- Relator(a)
- Ministro Herman Benjamin
- Órgão julgador
- Segunda Turma
- Data do julgamento
- 11/06/2019
- Data de publicação
- 17/06/2019
STJ – Acórdão, Rel. Ministro Herman Benjamin, Segunda Turma, j. 11/06/2019, p. 17/06/2019
TRIBUTÁRIO E PROCESSUAL CIVIL. SERVIÇO DE SUBSTITUIÇÃO DE PNEUS. AUSÊNCIA PARCIAL DE PREQUESTIONAMENTO. SÚMULA 282/STF. FUNDAMENTO CONSTITUCIONAL. COMPETÊNCIA DO STF. 1. Não se pode conhecer da insurgência contra a ofensa ao art. 144, § 1º do CTN, pois o referido dispositivo legal não foi analisado pela instância de origem. Dessa forma, não se pode alegar que houve presquestionamento nem ao menos implicito da questão. Ausente, portanto, esse indispensável requisito, o que atrai, por analogia, o óbice da Súmula 282/STF: "É inadmissível o recurso extraordinário, quando não ventilada, na decisão recorrida, a questão federal suscitada". 2. O Superior Tribunal de Justiça manifestou-se no sentido da necessidade de verificação da atividade da empresa no caso de operações mistas para a definição do imposto a ser recolhido. "Se a atividade desenvolvida estiver sujeita à lista do ISSQN, o imposto a ser pago é o ISSNQ, inclusive sobre as mercadorias envolvidas, com a exclusão do ICMS sobre elas, a não ser que conste expressamente da lista a exceção" (EDcl no AgRg no AgRg no REsp 1.168.488/SP, Rel.

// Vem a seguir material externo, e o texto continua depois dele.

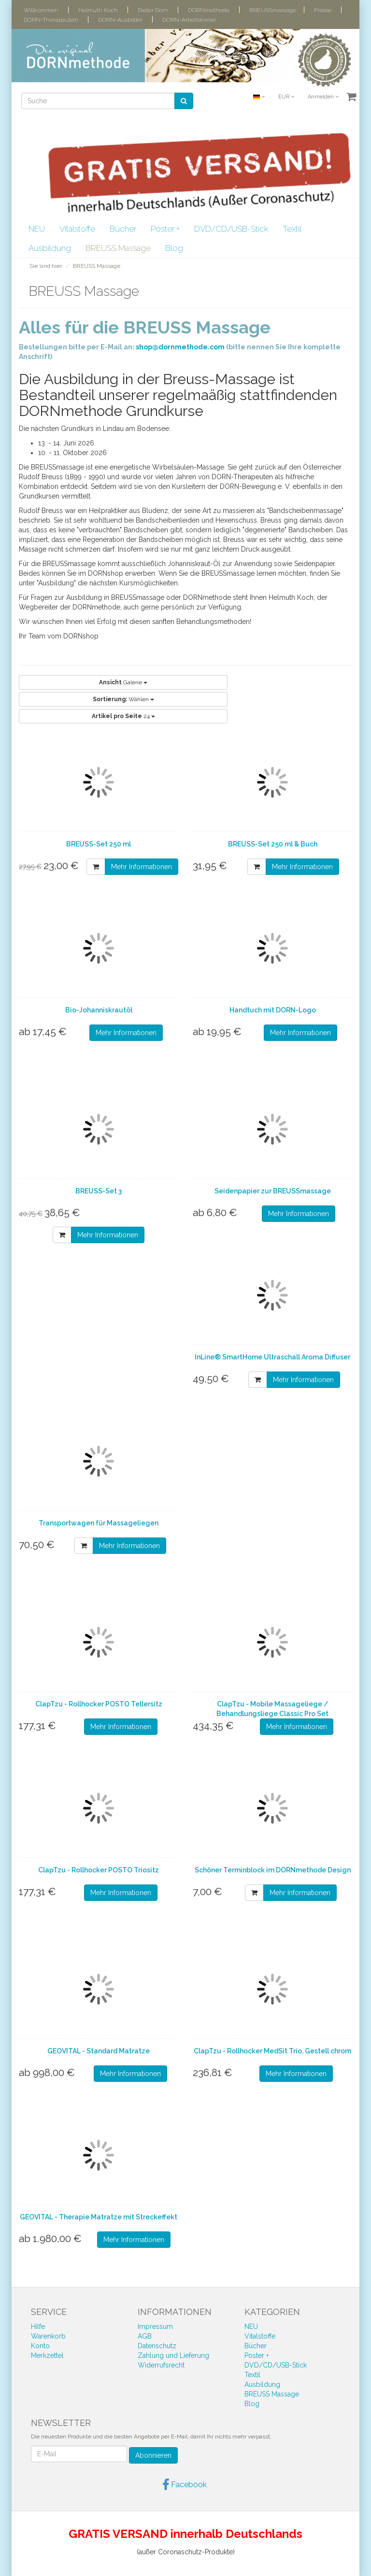  What do you see at coordinates (98, 10) in the screenshot?
I see `Helmuth Koch` at bounding box center [98, 10].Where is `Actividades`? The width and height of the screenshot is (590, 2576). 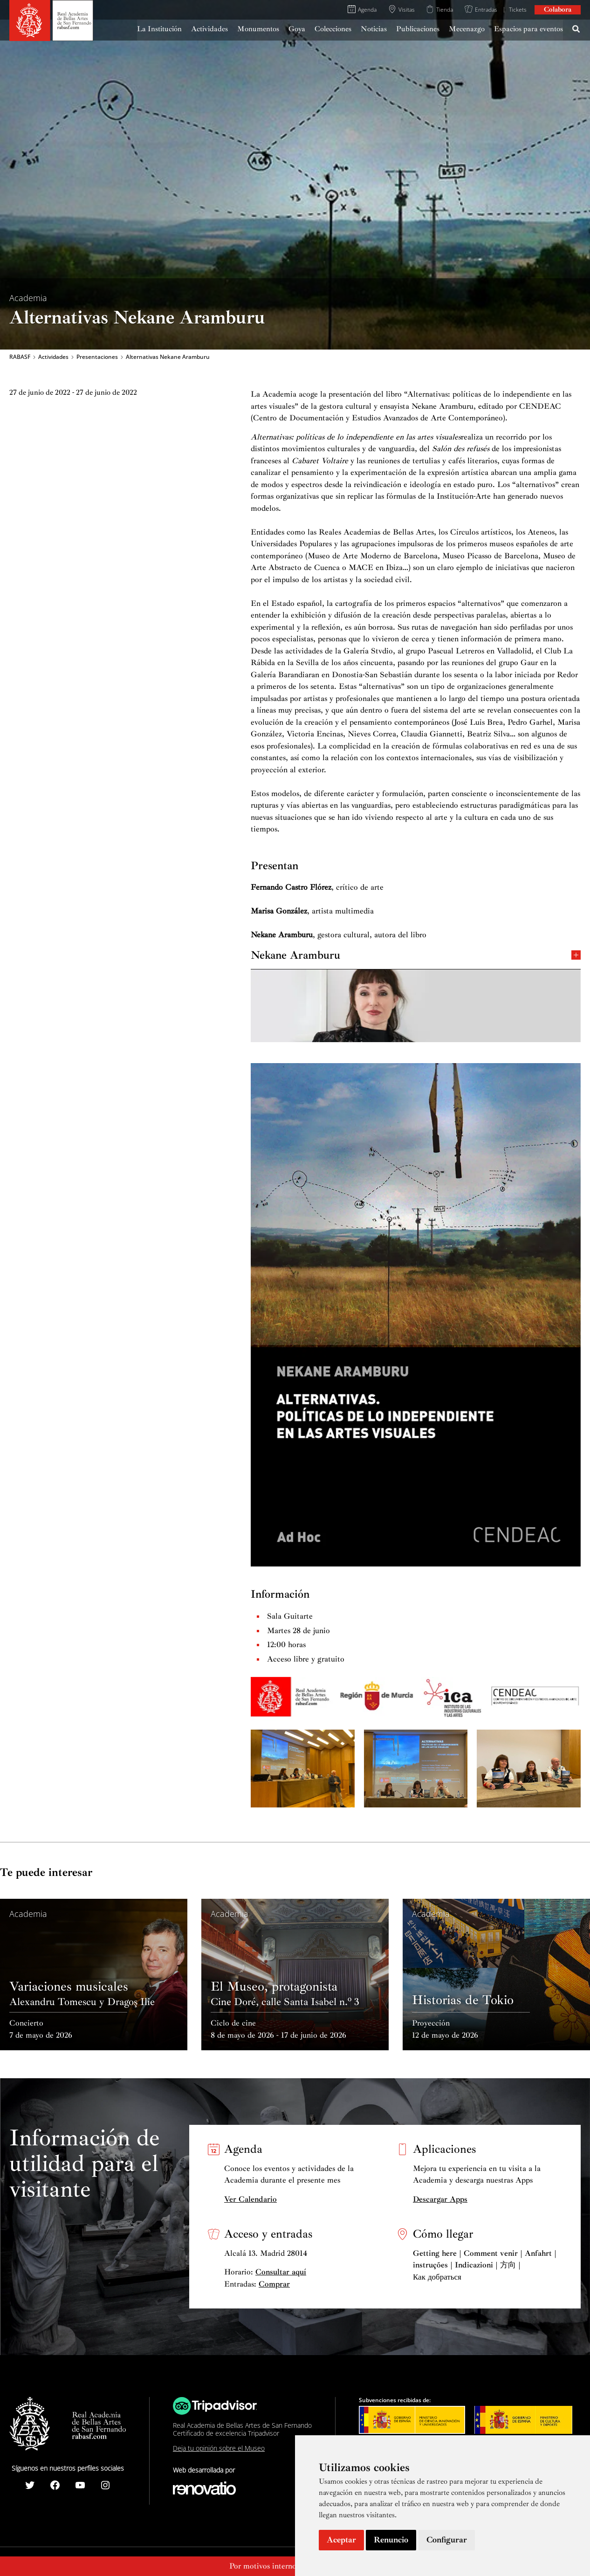
Actividades is located at coordinates (53, 357).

Min. Humberto Martins, Segunda Turma, DJe 21/6/2010). 3. Nesse contexto, na presente hipótese, a execução de serviços de troca/substituição dos pneus vendidos pela recorrente, apesar de não encontrar previsão expressa no item 14.01 da Lista Anexa à LC 116/03, dela deve constar por força de interpretação extensiva, pois o serviço de montagem de pneus é correlato à atividade de manutenção e conservação de veículos. 4. Colhe-se que a apreciação das questões sobre a ilegalidade da complementação em relação à Constituição Federal e o recolhimento a título do ICMS pelo regime de substituição tributária foram solvidos com fulcro no art. 150, § 7º da Constituição Federal, portanto não pode o STJ se imiscuir na apreciação das questões postas pela recorrente, sob pena de invadir da competência do STF. Descabe analisar questão constitucional em Recurso Especial, mesmo que para viabilizar a interposição de Recurso Extraordinário. 5. Recurso Especial parcialmente conhecido e, nessa extensão, provido. (REsp n. 1.811.127/SP, relator Ministro Herman Benjamin, Segunda Turma, julgado em 11/6/2019, DJe de 17/6/2019.)